The characters in this novel are hardly likable, but Adler is not trying to be ‘nice’. We are indeed delighted by these people’s nastiness and foolishness. Even the good George Temple comes in for some criticism. Being powerfully motivated, these characters are relentless, carving a clear direction for themselves, but some evolve over time.
The book has a clear theme of addiction. First we meet alcohol addiction, but there are other compulsions waiting to be discovered later in the plot. Temptation and ‘sin’ also run as topics, though I do not mean to imply that this is a religious book. The Temple’s are Jews, but not practicing synagogue visitors.
From the psychological perspective Adler has written a fairly accurate novel. The information about addiction rings true to life. Adler delves into peoples’ blind spots: the lies they consciously and even unconsciously maintain. Close to this is the truth of secrets kept from others.
Women may at first be a bit offended by this tale. Courtney is certainly a powerful, determined woman, however she falls into the category of the classic ‘prime hussy’, a rather stereotyped role. Mrs Temple, only alluded to in the text, also seems the stereotyped ‘loving mother’. Adler is, however, talking about the very notion of stereotyping which very really occurs in our lives as we are subject to social values from family, books, TV and films.
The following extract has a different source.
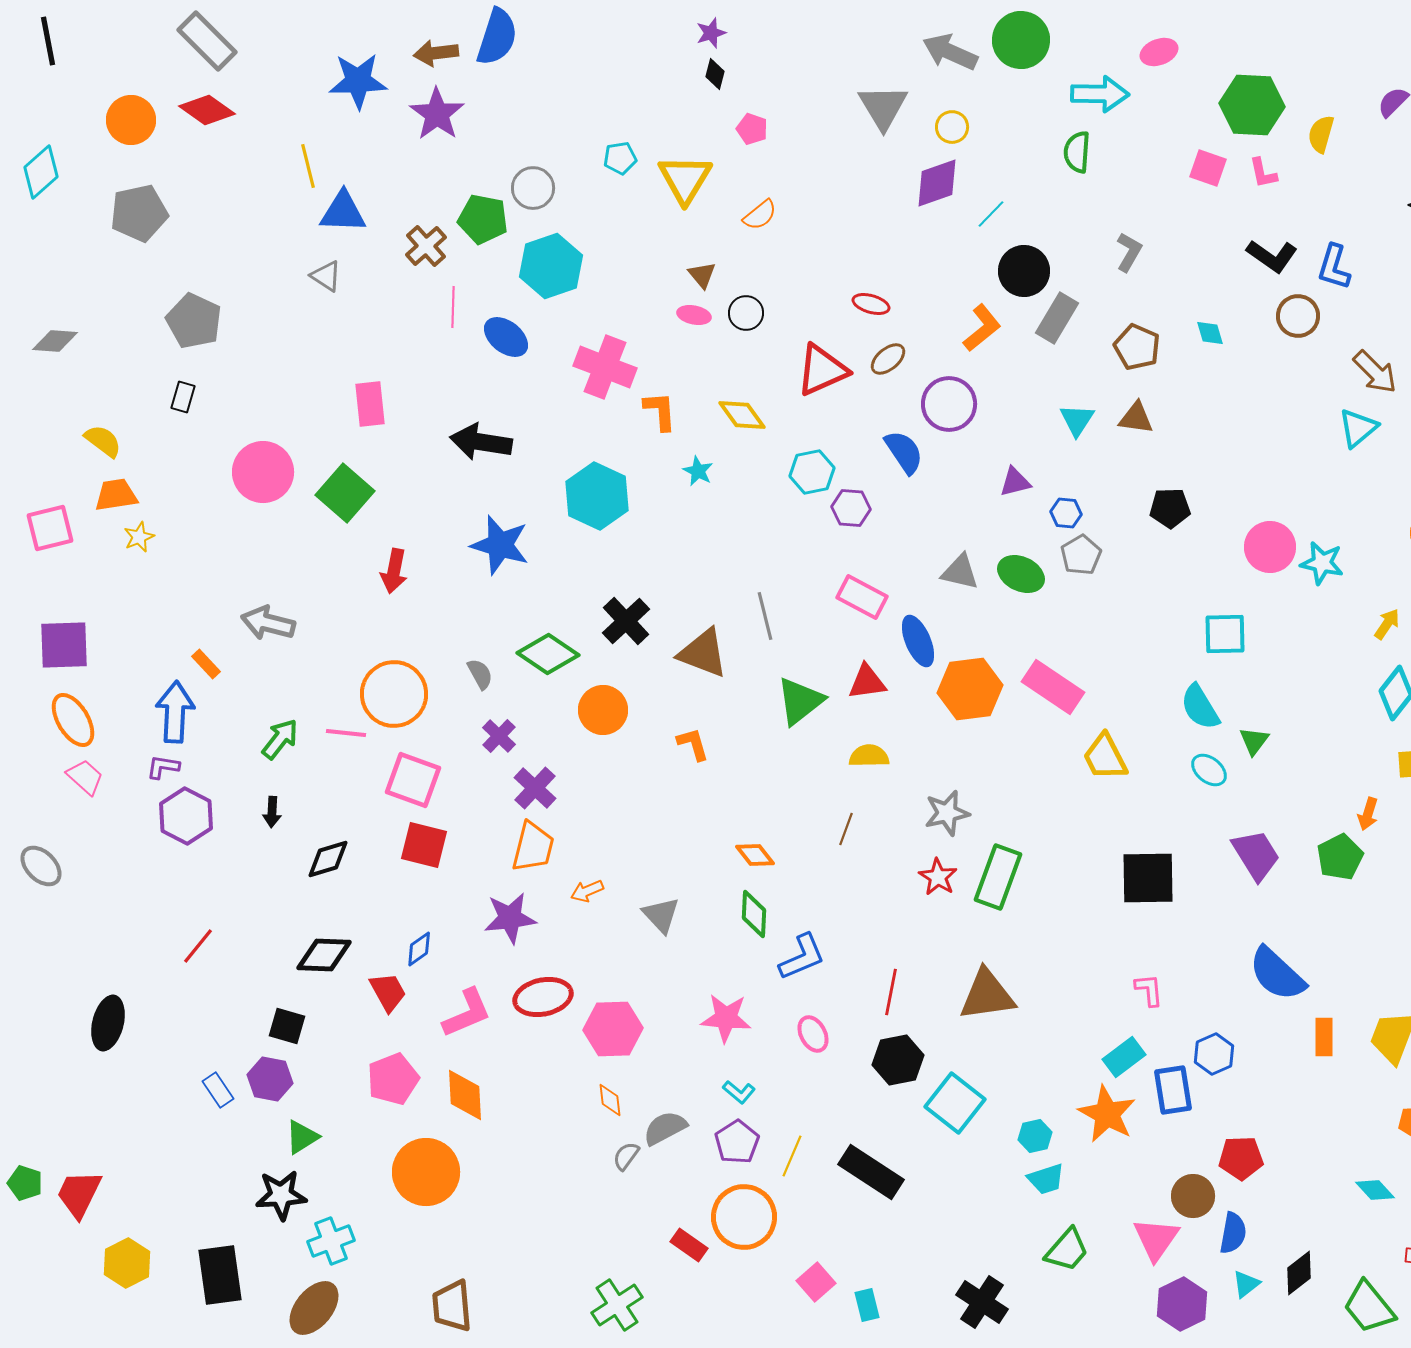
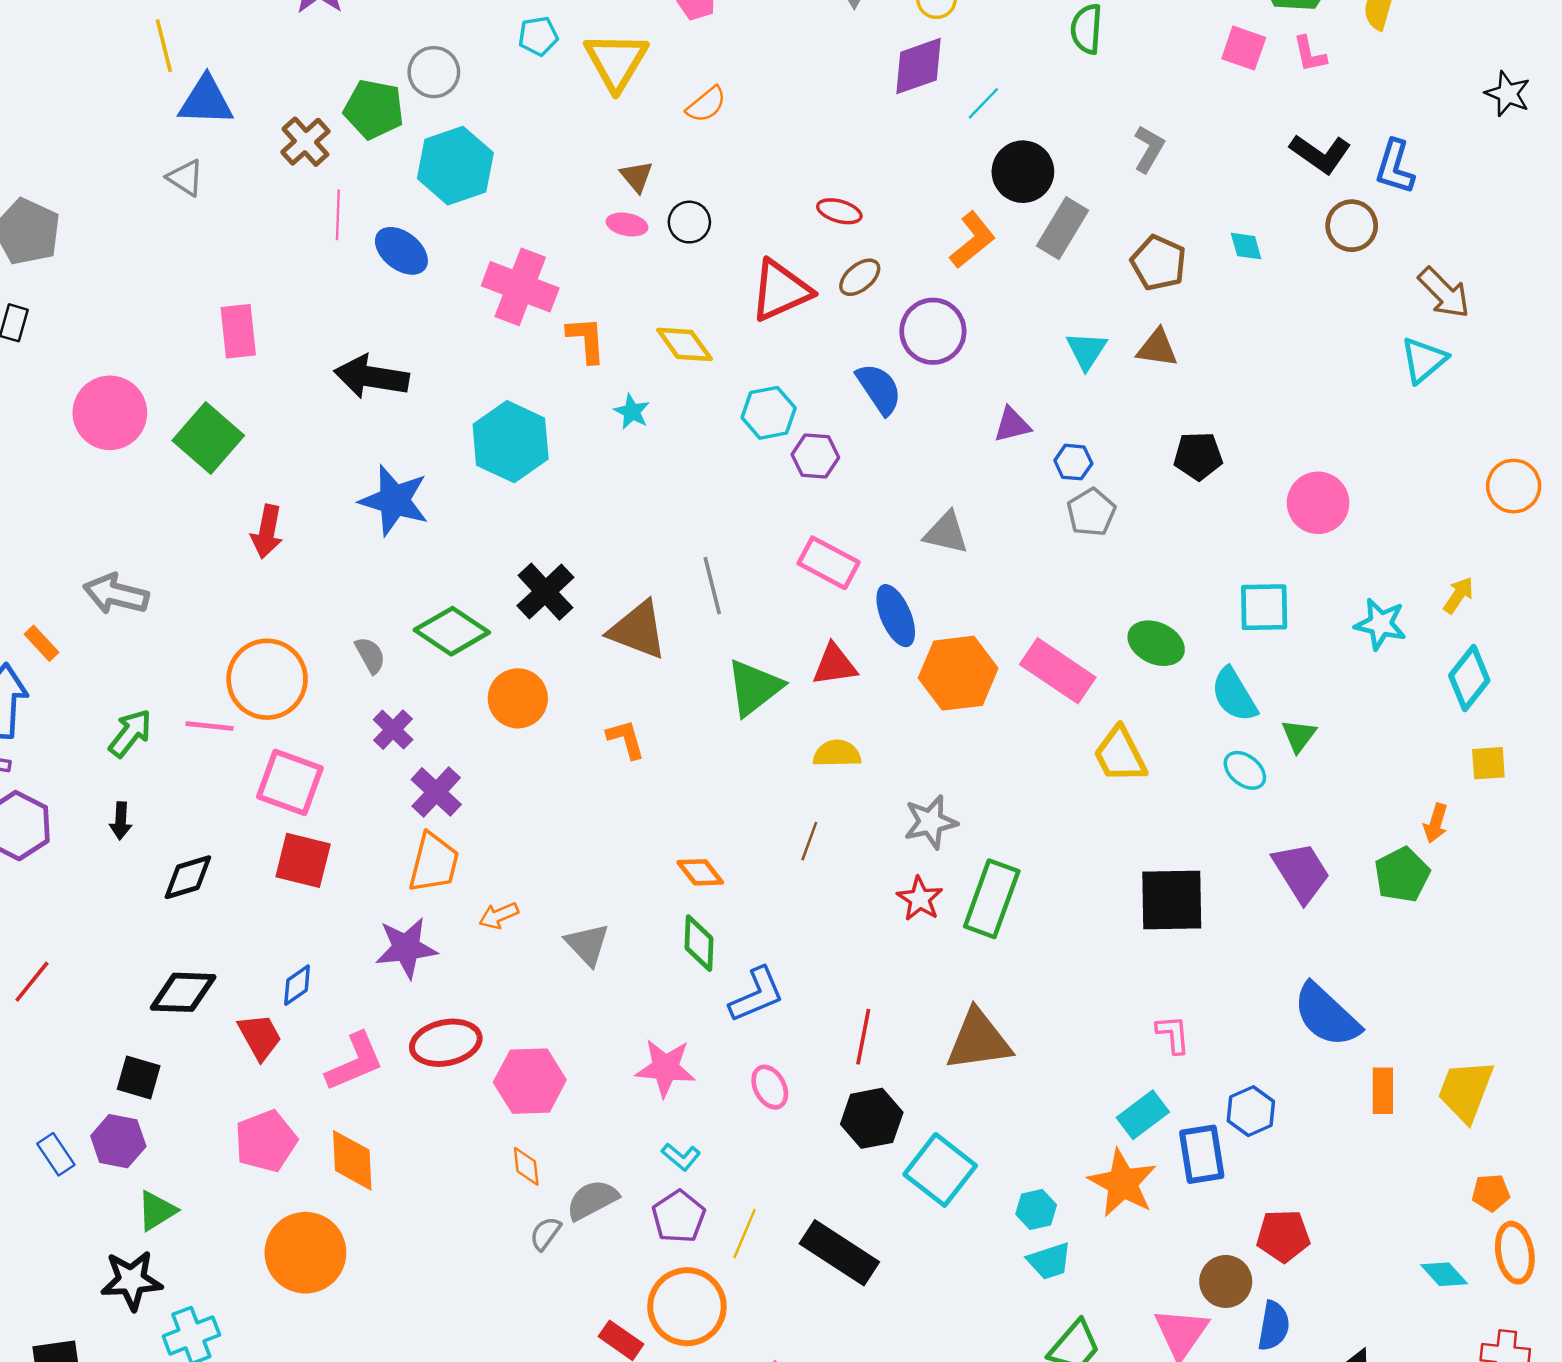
cyan star: (1322, 563) -> (1380, 624), moved
green ellipse: (1021, 574) -> (1156, 643), moved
The very idea of feminism is based on this notion. Adler certainly encourages us to question this stereotyping. To add balance the male characters are equally driven pigs.
In the larger perspective of the society Adler playfully upholds vales and questions them at the same time. His characters are bad people but their rebel views sometimes make sense and carry weight. The philosopher Michel Foucault pointed out that a great deal of society is a power system which manipulates us and in this novel much of what manipulates us is delved into and questioned. I do not mean that this is a heavy philosophy text of the likes of Jean-Paul Sartre. The average reader will most certainly enjoy this book.
Nature features prominently in the book and Adler plays with it as he plays with the notion of society. George Temple’s idea is to get his children away from things in order to work their life together out, but can we ever get away from life and is life really what we think. The ambivalence of nature provides an interesting, symbolic backdrop to the book as a whole.
Adler has written an exciting, very readable book which also has deeper meaning if you look twice. Be prepared to be shocked. I have mentioned feminism, philosophy and symbolism but don’t reject this book because you think it is too intellectual for you. At its heart this is overwhelmingly horror, pure and simple.